We agree with the Board's conclusion that claimant's personal errand was not so unrelated to her travels as to be excluded from the broad scope of coverage for traveling employees. See Slaughter, 60 Or.App. at 616, 654 P.2d 1123 (holding that not all activities are covered under the general rule of continuous coverage). The Board's uncontested findings establish that claimant traveled to Redmond at the direction of employer to perform a work assignment. The use of her personal car to travel between her job assignments and her home was approved of *1264 and contemplated by employer. Her errand at the Redmond bank was necessitated by travel because she reasonably believed that the Bend branch, to which she would normally go, would have closed before she could get there.

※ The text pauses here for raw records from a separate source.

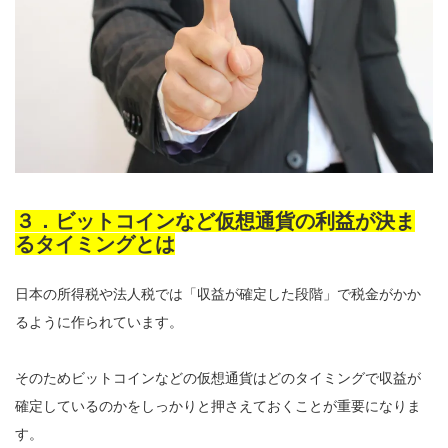
３．ビットコインなど仮想通貨の利益が決ま
るタイミングとは
日本の所得税や法人税では「収益が確定した段階」で税金がかか
るように作られています。
そのためビットコインなどの仮想通貨はどのタイミングで収益が
確定しているのかをしっかりと押さえておくことが重要になりま
す。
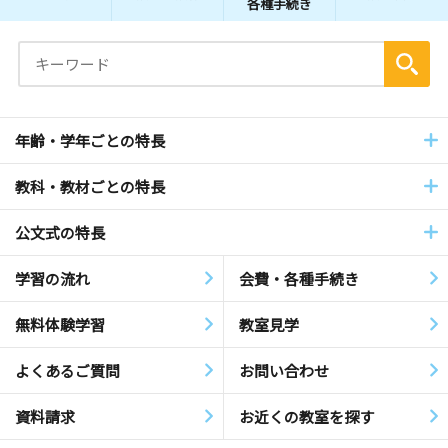
各種手続き
年齢・学年ごとの特長
教科・教材ごとの特長
公文式の特長
学習の流れ
会費・各種手続き
無料体験学習
教室見学
よくあるご質問
お問い合わせ
資料請求
お近くの教室を探す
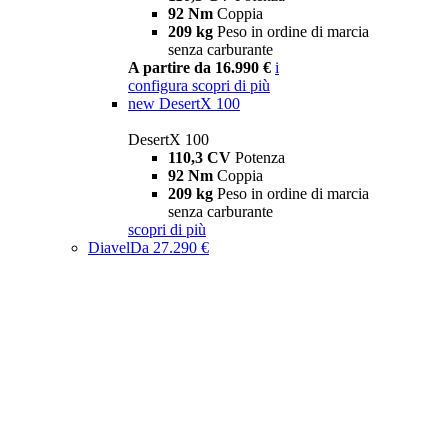
92 Nm
Coppia
209 kg
Peso in ordine di marcia
senza carburante
A partire da 16.990 €
i
configura
scopri di più
new
DesertX 100
DesertX 100
110,3 CV
Potenza
92 Nm
Coppia
209 kg
Peso in ordine di marcia
senza carburante
scopri di più
Diavel
Da 27.290 €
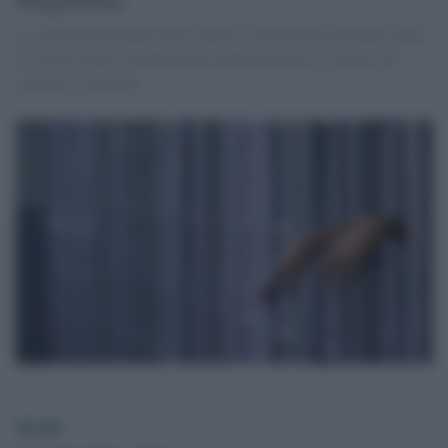
La sentenza potrebbe avere effetti su migliaia di detenuti, finiti
in carcere dopo l'inasprimento delle pene per lo spaccio di
cannabis e hashish.
Desk6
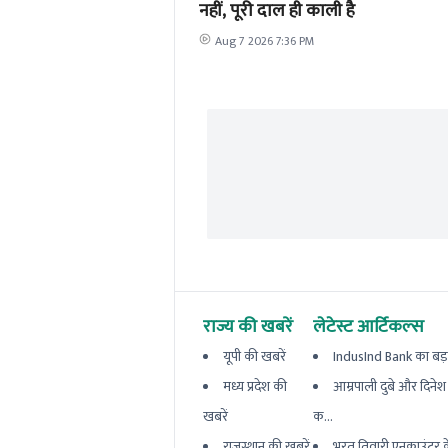
नहीं, पूरी दाल ही काली है
Aug 7 2026 7:36 PM
राज्य की खबरें
लेटेस्ट आर्टिकल्स
यूपी की खबरें
IndusInd Bank का बड़ा 
मध्य प्रदेश की
आम्रपाली दुबे और दिने
खबरें
क...
राजस्थान की खबरें
भरत तिवारी एनकाउंटर 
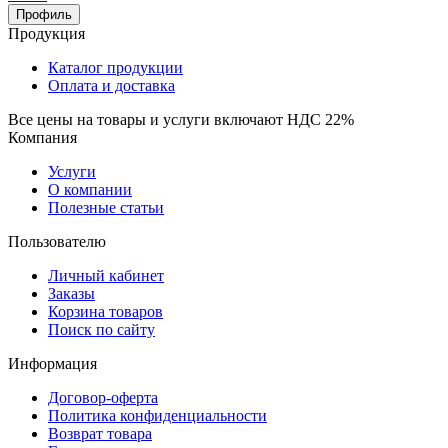
Профиль
Продукция
Каталог продукции
Оплата и доставка
Все цены на товары и услуги включают НДС 22%
Компания
Услуги
О компании
Полезные статьи
Пользователю
Личный кабинет
Заказы
Корзина товаров
Поиск по сайту
Информация
Договор-оферта
Политика конфиденциальности
Возврат товара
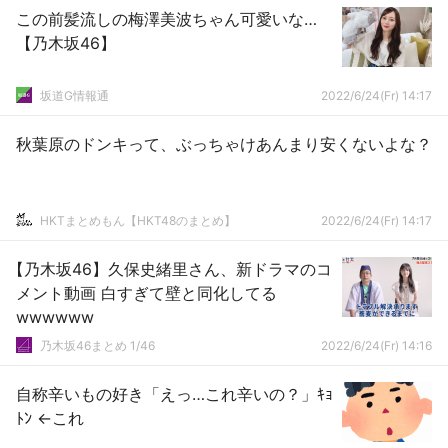
この前髪流しの梅澤美波ちゃん可愛いな…
【乃木坂46】
坂道G情報通
2022/6/24(Fr) 14:17
秋葉原のドンキって、ぶっちゃけあんまり安くないよな？
HKTまとめもん【HKT48のまとめ】
2022/6/24(Fr) 14:17
【乃木坂46】久保史緒里さん、新ドラマのコ
メント動画 白すぎて壁と同化してる
wwwwww
乃木坂46まとめ 1/46
2022/6/24(Fr) 14:16
自称辛いもの好き「えっ…これ辛いの？」ｷｮ
ﾄﾝ ←これ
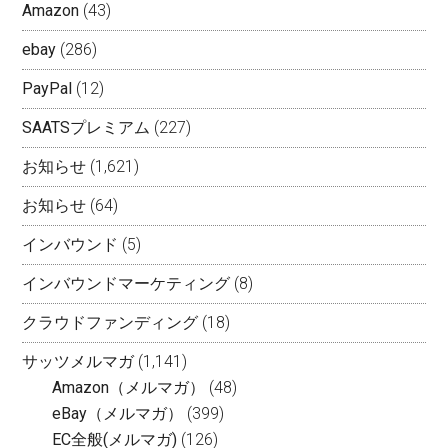
Amazon
(43)
ebay
(286)
PayPal
(12)
SAATSプレミアム
(227)
お知らせ
(1,621)
お知らせ
(64)
インバウンド
(5)
インバウンドマーケティング
(8)
クラウドファンディング
(18)
サッツメルマガ
(1,141)
Amazon（メルマガ）
(48)
eBay（メルマガ）
(399)
EC全般(メルマガ)
(126)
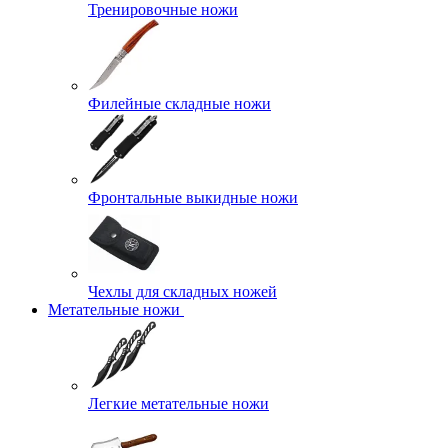
Тренировочные ножи
Филейные складные ножи
Фронтальные выкидные ножи
Чехлы для складных ножей
Метательные ножи
Легкие метательные ножи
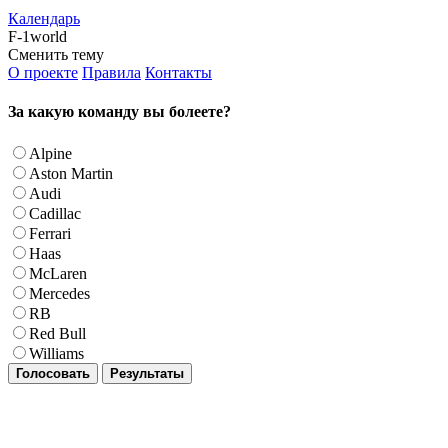
Календарь
F-1world
Сменить тему
О проекте
Правила
Контакты
За какую команду вы болеете?
Alpine
Aston Martin
Audi
Cadillac
Ferrari
Haas
McLaren
Mercedes
RB
Red Bull
Williams
Голосовать
Результаты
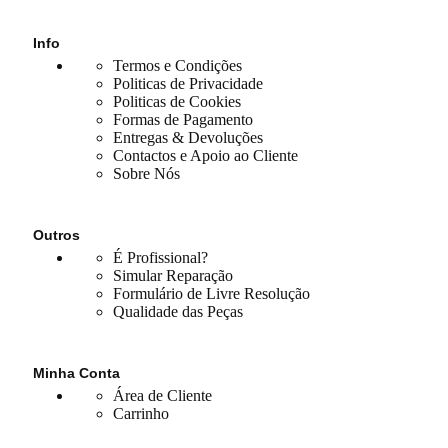
Info
Termos e Condições
Politicas de Privacidade
Politicas de Cookies
Formas de Pagamento
Entregas & Devoluções
Contactos e Apoio ao Cliente
Sobre Nós
Outros
É Profissional?
Simular Reparação
Formulário de Livre Resolução
Qualidade das Peças
Minha Conta
Área de Cliente
Carrinho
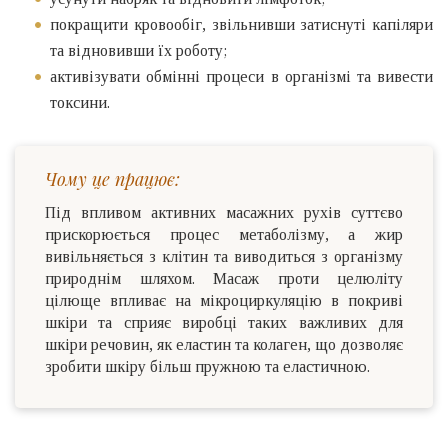
покращити кровообіг, звільнивши затиснуті капіляри
та відновивши їх роботу;
активізувати обмінні процеси в організмі та вивести
токсини.
Чому це працює:
Під впливом активних масажних рухів суттєво
прискорюється процес метаболізму, а жир
вивільняється з клітин та виводиться з організму
природнім шляхом. Масаж проти целюліту
цілюще впливає на мікроциркуляцію в покриві
шкіри та сприяє виробці таких важливих для
шкіри речовин, як еластин та колаген, що дозволяє
зробити шкіру більш пружною та еластичною.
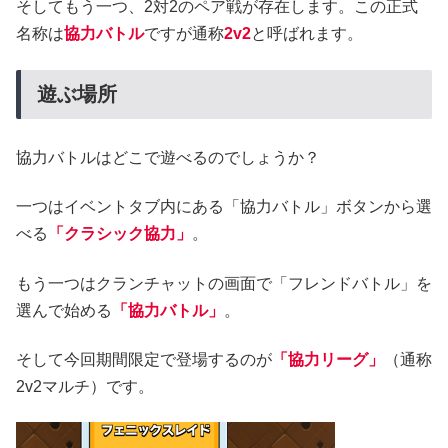
そしてもう一つ、2対2のペア戦が存在します。この正式
名称は
協力バトル
ですが通称
2v2
と呼ばれます。
遊ぶ場所
協力バトルはどこで遊べるのでしょうか？
一つはイベントタブ内にある「協力バトル」ボタンから選
べる
「クラシック協力」
。
もう一つはクランチャットの画面で「フレンドバトル」を
選んで始める
「協力バトル」
。
そして今回期間限定で登場するのが
「協力リーグ」
（通称
2v2マルチ）です。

In addition, and despite employer's contention to the contrary, substantial evidence supports the Board's finding that claimant's trip to the bank was not in violation of employer's directives. Cf. Hackney v. Tillamook Growers, 39 Or.App. 655, 658-59, 593 P.2d 1195 (1979) (the claimant's disregard of the employer's direction made the personal errand "distinct"). Although claimant's personal errand was a "departure" from her business, that departure was minimal in terms of both time and space. Such a departure is so transitory and slight as to be disregarded as insubstantial. Cf. Larson, 1 Workmen's Compensation Law § 19.00.[1]
We conclude that the Board did not err in holding that, under these facts, claimant's trip to the bank was not a distinct departure. The Board did not err in setting aside employer's denial of compensability.[2]
Affirmed.
NOTES
[1] Our inquiry into whether a traveling employee has made a "distinct departure" for a personal errand is analogous to the analysis of whether an employee who is off work premises makes an identifiable deviation from the business trip or errand for personal reasons. See, e.g., Underwood v. Pendleton Grain Growers, 112 Or.App. 170, 827 P.2d 948 (1992) (claimant was asked to fulfill business obligations on his way home from work, but four hour deviation to drink beer and play pool removed him from the course of employment). In a discussion of deviations that take an employee out of the course of employment, Larson has observed that some deviations for personal reasons are so minor as to be insignificant:
"[T]he courts now generally recognize that human beings do not run on tracks like trolley cars, and therefore uphold awards in situations like the following: getting cigarettes during a trip to or from work in the employer's conveyance; running across the street in the course of a delivery trip to buy a little food; driving one's daughter to school, dropping one's wife off at church, leaving a message with one's sister about working late, picking up mail for vacationing friends, crossing the street during a beer break to retrieve one's lunch, stopping at one's home to get a raincoat and leave some meat; crossing the road during a delivery trip to have a glass of beer at 2:00 in the afternoon; or to get a newspaper; making a personal phone call; looking for a ring; picking up two young ladies and taking them home while driving a car to test its brakes; buying a toy during spare time to take home to a child; and even picking cherries from a customer's cherry tree." Larson, 1 Workmen's Compensation Law § 19.63 at 4-434 (footnotes omitted).
[2] Because we conclude that claimant's personal errand to the bank was not a distinct departure, we need not address employer's second assignment of error regarding the Board's findings as to when the departure was completed.